Germinar com os restos, esse gesto de re-existir da incansável luta indígena nos dá o tom do que é viver sob a égide do inimaginável, para aqueles que inúmeras vezes viram seus mundos ameaçados, senão acabados. São eles que têm nos mostrado que, na política de re-existência, existe violência e morte, canto e dança, corpo e vida, e que toca a cada um de nós ouvir suas histórias, imaginar com eles saídas para o inimaginável, para resistir à desapropriação da terra que é, em última instância, a expropriação do corpo de cada um e da vida de cada povo. Esse é apenas um exemplo dentre os muitos “desocidentados”[4] que apresentam relações outras com e entre o tempo, corpo, língua, terra/Terra: Mateus Aleluia, Davi Kopenawa, Ailton Krenak, Maxwell Alexandre, Helena Silvestre, Antônio Bispo dos Santos, etc.
O que se escreve, assim, e se inscreve, são ausências que se infiltram na História e ganham nomes. É o que podemos ler no impressionante Perder a mãe, de Saidiya Hartman[5]. Não se trata, portanto, de estabelecer um novo universal, como se A História existisse, mas sim de alterar, aumentar, alargar o horizonte do possível. Muitas vezes lemos essas histórias como se elas fossem apenas – o que não é pouco uma reação política. São também, mas isso não é tudo. Há inúmeras relações, vidas, mundos que ali se articulam em um trabalho não só de sobrevivência, mas também de criação, de pulsação do novo, de um saber heterogêneo que entra, reconfigura e descompleta o que, até então, se entendia como universal.

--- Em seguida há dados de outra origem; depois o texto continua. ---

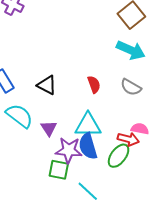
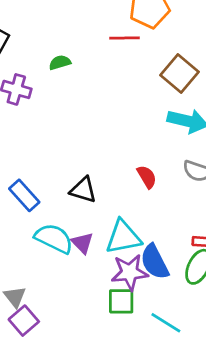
cyan triangle: (88, 125) -> (123, 237), moved
purple triangle: (49, 128) -> (82, 243), moved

Essa é uma leitura possível através do que Lacan propôs como extimidade, como alteridade interna, como o heterogêneo do gozo. É ele o índice da opacidade que perturba e que pode ser tratada por uma análise. A psicanálise parte do princípio de que há no sujeito uma excentricidade radical consigo mesmo[6], e de que esse vazio é preenchido pelas identificações que, longe de oferecer uma totalidade do ser, vão formando sua trama, cheia de furos, que dão lugar aos impasses e sintomas. E, para avançar nesse caminho, há uma tessitura a ser feita entre História, histórias e seus furos, que na análise trabalham de uma forma que escapa à transparência totalizante. É assim, porque esse avanço passa por um saber inédito construído – e construído porque interpretado – artesanalmente através da maneira muito singular pela qual as palavras tocaram o corpo e incidiram em uma vida, longe da particularização de preferências da produção algorítmica dos objetos de consumo. Seu esforço, o da psicanálise, é por uma poética que, como tal, é o constante esforço de sustentar uma experiência que não caiba em generalizações, porque dá um lugar vivível à opacidade, contrapondo-se à segregação e ao silenciamento. Não seria essa uma das nossas formas de resistir à monocultura?